Bitwise operators.

D

dspfun

C doesn't specify the bit-layout in memory of the different types, so
how are the operations ( & | ~ ^ << >>) defined to modify the objects
(which does not have its bit-layout defined) ?

6.2.6.1p2:
Except for bit-fields, objects are composed of contiguous sequences of
one or more bytes,
the number, order, and encoding of which are either explicitly
specified or
implementation-defined.

Lets say for example:

unsigned int a = 6;
a = a & 3;

Do we know anything about the bit-layout of a?

Or do we simply know that the value of a is 2 after the last
statement, and we know nothing about the bit-layout? But why the name
bitwise operators if we don't know which bit the operator and operand
modifies?

What is the benefit of using the bit-operators if we do not know the
bit-layout of objects?
 
B

Ben Pfaff

dspfun said:
C doesn't specify the bit-layout in memory of the different types, so
how are the operations ( & | ~ ^ << >>) defined to modify the objects
(which does not have its bit-layout defined) ?

The bitwise operators are defined in terms of values.
Lets say for example:

unsigned int a = 6;
a = a & 3;

Do we know anything about the bit-layout of a?
No.

Or do we simply know that the value of a is 2 after the last
statement, and we know nothing about the bit-layout?
Yes.

But why the name bitwise operators if we don't know which bit
the operator and operand modifies?

We know that the statement modified the bit with value 4.
 
D

dspfun

The bitwise operators are defined in terms of values.

Ok, thanks!

I believe it is the following in the standard the specifies this? :

6.5p4
Some operators (the unary operator ~, and the binary operators <<, >>,
&, ^, and |,
collectively described as bitwise operators) are required to have
operands that have
integer type. These operators yield values that depend on the internal
representations of
integers, and have implementation-defined and undefined aspects for
signed types.
 
T

Tomás Ó hÉilidhe

dspfun:
C doesn't specify the bit-layout in memory of the different types, so
how are the operations ( & | ~ ^ << >>) defined to modify the objects
(which does not have its bit-layout defined) ?


C *does* in fact specify the bit-layout of integer types. It doesn't do
so in plain English, but it is inferred from other statements (such as
the fact that shifting to the left is the same as multiplying by powers
of two).
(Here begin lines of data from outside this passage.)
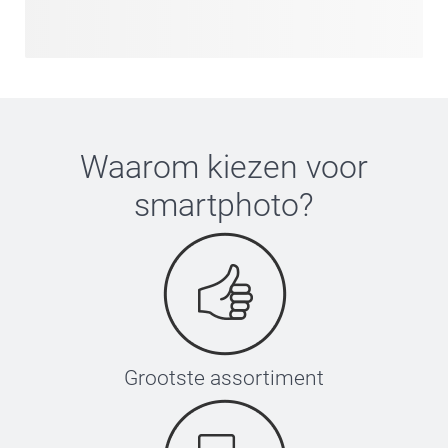
Waarom kiezen voor
smartphoto
?
Grootste assortiment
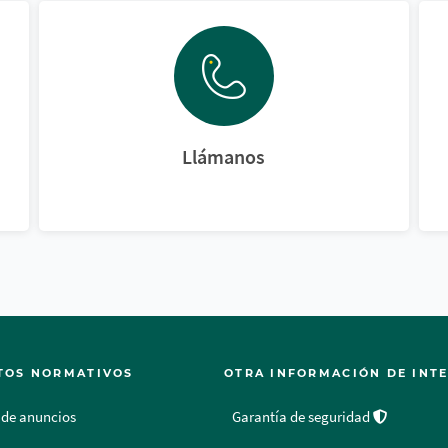
Llámanos
TOS NORMATIVOS
OTRA INFORMACIÓN DE INT
 de anuncios
Garantía de seguridad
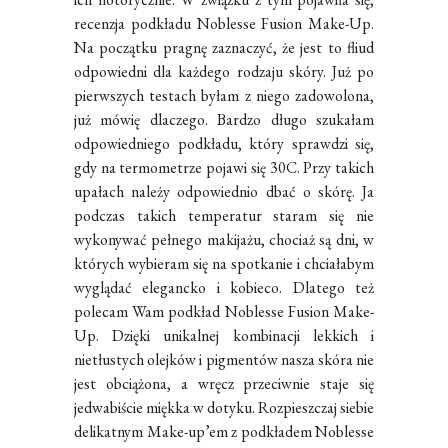
recenzja podkładu Noblesse Fusion Make-Up.
Na początku pragnę zaznaczyć, że jest to fliud
odpowiedni dla każdego rodzaju skóry. Już po
pierwszych testach byłam z niego zadowolona,
już mówię dlaczego. Bardzo długo szukałam
odpowiedniego podkładu, który sprawdzi się,
gdy na termometrze pojawi się 30C. Przy takich
upałach należy odpowiednio dbać o skórę. Ja
podczas takich temperatur staram się nie
wykonywać pełnego makijażu, chociaż są dni, w
których wybieram się na spotkanie i chciałabym
wyglądać elegancko i kobieco. Dlatego też
polecam Wam podkład Noblesse Fusion Make-
Up. Dzięki unikalnej kombinacji lekkich i
nietłustych olejków i pigmentów nasza skóra nie
jest obciążona, a wręcz przeciwnie staje się
jedwabiście miękka w dotyku. Rozpieszczaj siebie
delikatnym Make-up’em z podkładem Noblesse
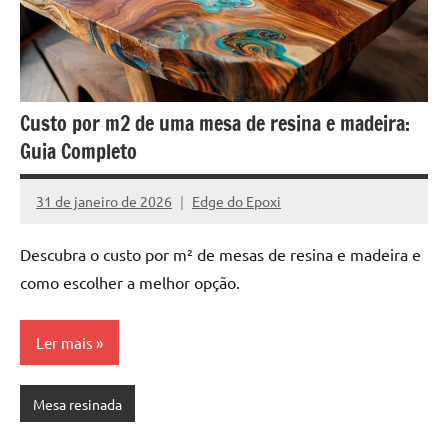
Custo por m2 de uma mesa de resina e madeira:
Guia Completo
31 de janeiro de 2026
Edge do Epoxi
Nenhum
Comentário
Descubra o custo por m² de mesas de resina e madeira e
como escolher a melhor opção.
Ler mais
Mesa resinada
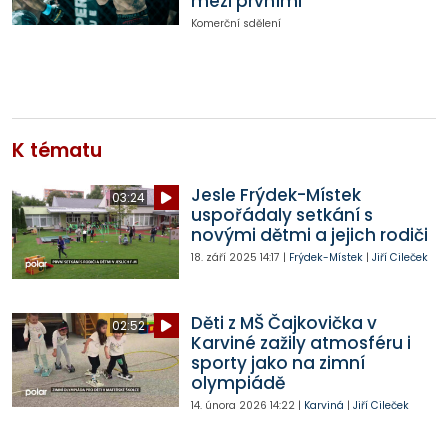
mezi prvními
Komerční sdělení
K tématu
Jesle Frýdek-Místek
03:24
uspořádaly setkání s
novými dětmi a jejich rodiči
18. září 2025
14:17
|
Frýdek-Místek
|
Jiří Cileček
Děti z MŠ Čajkovička v
02:52
Karviné zažily atmosféru i
sporty jako na zimní
olympiádě
14. února 2026
14:22
|
Karviná
|
Jiří Cileček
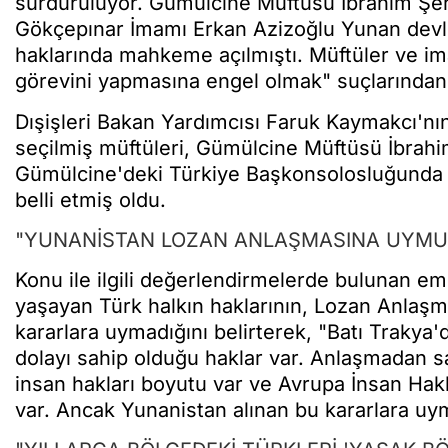
sürdürülüyor. Gümülcine Müftüsü İbrahim Şe
Gökçepınar İmamı Erkan Azizoğlu Yunan devlet
haklarında mahkeme açılmıştı. Müftüler ve 
görevini yapmasına engel olmak" suçlarından 
Dışişleri Bakan Yardımcısı Faruk Kaymakcı'nın
seçilmiş müftüleri, Gümülcine Müftüsü İbrah
Gümülcine'deki Türkiye Başkonsolosluğunda g
belli etmiş oldu.
"YUNANİSTAN LOZAN ANLAŞMASINA UYMU
Konu ile ilgili değerlendirmelerde bulunan e
yaşayan Türk halkın haklarının, Lozan Anlaşma
kararlara uymadığını belirterek, "Batı Traky
dolayı sahip olduğu haklar var. Anlaşmadan sah
insan hakları boyutu var ve Avrupa İnsan Hak
var. Ancak Yunanistan alınan bu kararlara uy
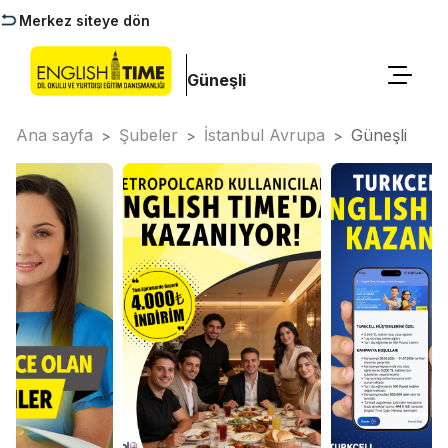
Merkez siteye dön
Güneşli
Ana sayfa
Şubeler
İstanbul Avrupa
Güneşli
>
>
>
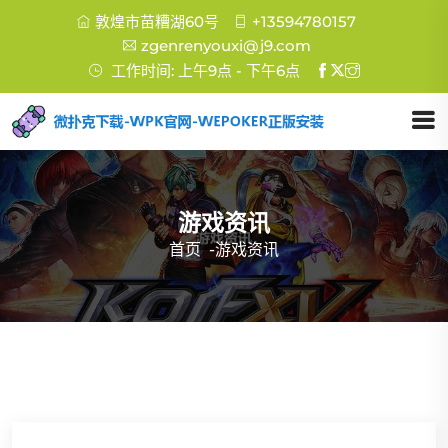
敦煌市苗糟湖60号
+13594780157
zgenrenyouxi@j9.com
工作时间: 上午9点 - 下午6点
游戏资讯
首页
-
游戏资讯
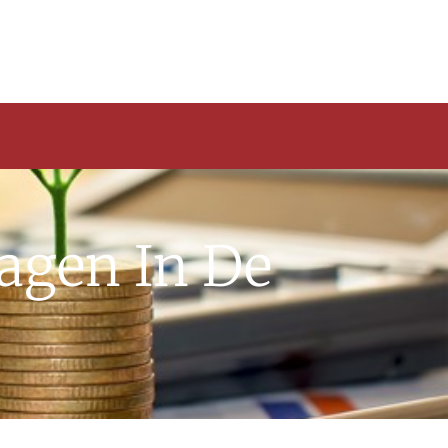
ragen In De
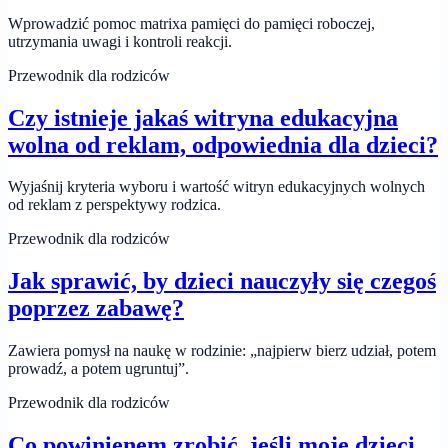
Wprowadzić pomoc matrixa pamięci do pamięci roboczej,
utrzymania uwagi i kontroli reakcji.
Przewodnik dla rodziców
Czy istnieje jakaś witryna edukacyjna
wolna od reklam, odpowiednia dla dzieci?
Wyjaśnij kryteria wyboru i wartość witryn edukacyjnych wolnych
od reklam z perspektywy rodzica.
Przewodnik dla rodziców
Jak sprawić, by dzieci nauczyły się czegoś
poprzez zabawę?
Zawiera pomysł na naukę w rodzinie: „najpierw bierz udział, potem
prowadź, a potem ugruntuj”.
Przewodnik dla rodziców
Co powinienem zrobić, jeśli moje dzieci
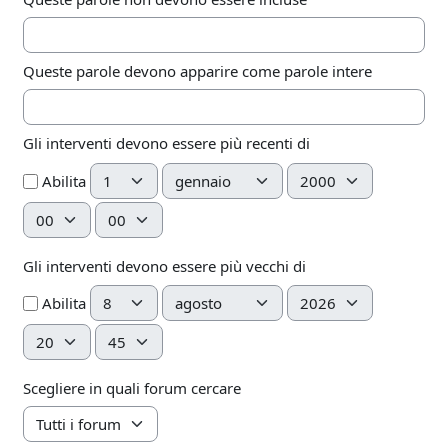
Queste parole devono apparire come parole intere
Gli interventi devono essere più recenti di
Giorno
Mese
Anno
Abilita
Ora
Minuto
Gli interventi devono essere più vecchi di
Giorno
Mese
Anno
Abilita
Ora
Minuto
Scegliere in quali forum cercare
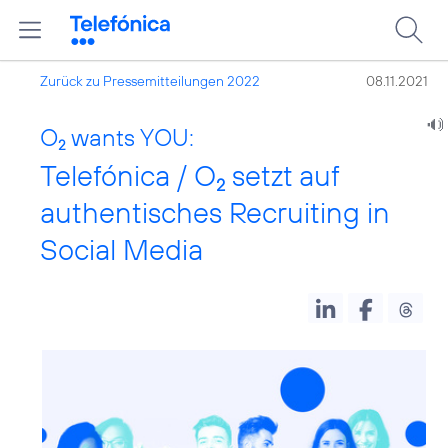
Zurück zu Pressemitteilungen 2022
08.11.2021
O
wants YOU:
2
Telefónica / O
setzt auf
2
authentisches Recruiting in
Social Media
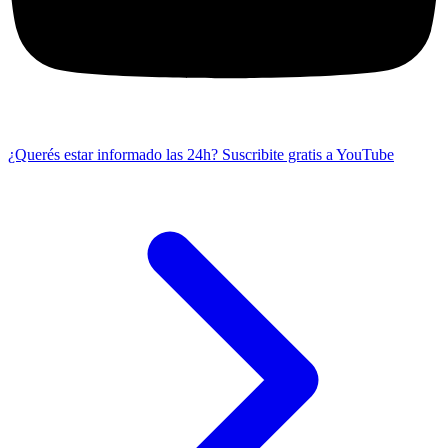
¿Querés estar informado las 24h?
Suscribite gratis a YouTube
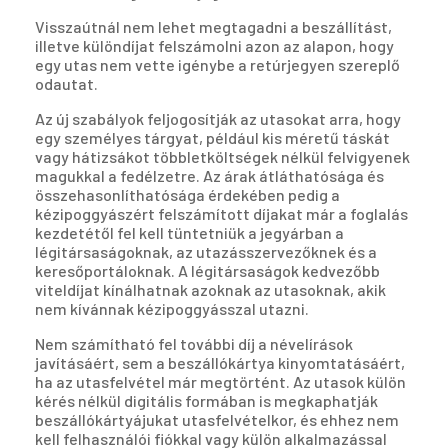
Visszaútnál nem lehet megtagadni a beszállítást,
illetve különdíjat felszámolni azon az alapon, hogy
egy utas nem vette igénybe a retúrjegyen szereplő
odautat.
Az új szabályok feljogosítják az utasokat arra, hogy
egy személyes tárgyat, például kis méretű táskát
vagy hátizsákot többletköltségek nélkül felvigyenek
magukkal a fedélzetre. Az árak átláthatósága és
összehasonlíthatósága érdekében pedig a
kézipoggyászért felszámított díjakat már a foglalás
kezdetétől fel kell tüntetniük a jegyárban a
légitársaságoknak, az utazásszervezőknek és a
keresőportáloknak. A légitársaságok kedvezőbb
viteldíjat kínálhatnak azoknak az utasoknak, akik
nem kívánnak kézipoggyásszal utazni.
Nem számítható fel további díj a névelírások
javításáért, sem a beszállókártya kinyomtatásáért,
ha az utasfelvétel már megtörtént. Az utasok külön
kérés nélkül digitális formában is megkaphatják
beszállókártyájukat utasfelvételkor, és ehhez nem
kell felhasználói fiókkal vagy külön alkalmazással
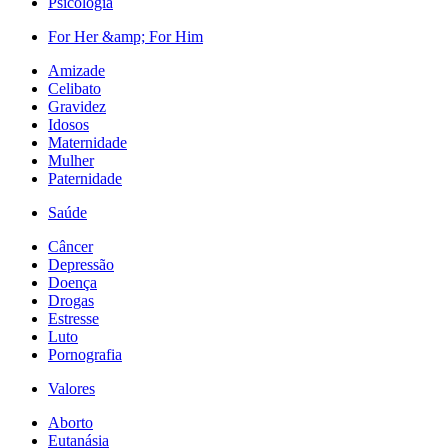
Psicologia
For Her &amp; For Him
Amizade
Celibato
Gravidez
Idosos
Maternidade
Mulher
Paternidade
Saúde
Câncer
Depressão
Doença
Drogas
Estresse
Luto
Pornografia
Valores
Aborto
Eutanásia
It uses simple canonical binary:

0 = 0
1 = 1
2 = 10
3 = 11
4 = 100
5 = 101
6 = 110
7 = 111
8 = 1000

6.2.6.1p2:
Except for bit-fields, objects are composed of contiguous sequences of
one or more bytes,
the number, order, and encoding of which are either explicitly
specified or
implementation-defined.

Lets say for example:

unsigned int a = 6;
a = a & 3;

Do we know anything about the bit-layout of a?


At initialisation, a is 110. After the assignment, it's 10.

Or do we simply know that the value of a is 2 after the last
statement, and we know nothing about the bit-layout?


We are certain that the value is two and that the bit layout is 10.

But why the name
bitwise operators if we don't know which bit the operator and operand
modifies?

What is the benefit of using the bit-operators if we do not know the
bit-layout of objects?


Fortunately for unsigned integer types, we know the bit patterns
exactly. For signed integer types, we must take the number system into
account, but this can easily be determined.
 
W

Walter Roberson

C *does* in fact specify the bit-layout of integer types. It doesn't do
so in plain English, but it is inferred from other statements (such as
the fact that shifting to the left is the same as multiplying by powers
of two).

Those operations are -defined- by their result on *values*, not by
bit representation. If I recall correctly, ~ is the only operation
defined in terms of bits rather than in terms of values.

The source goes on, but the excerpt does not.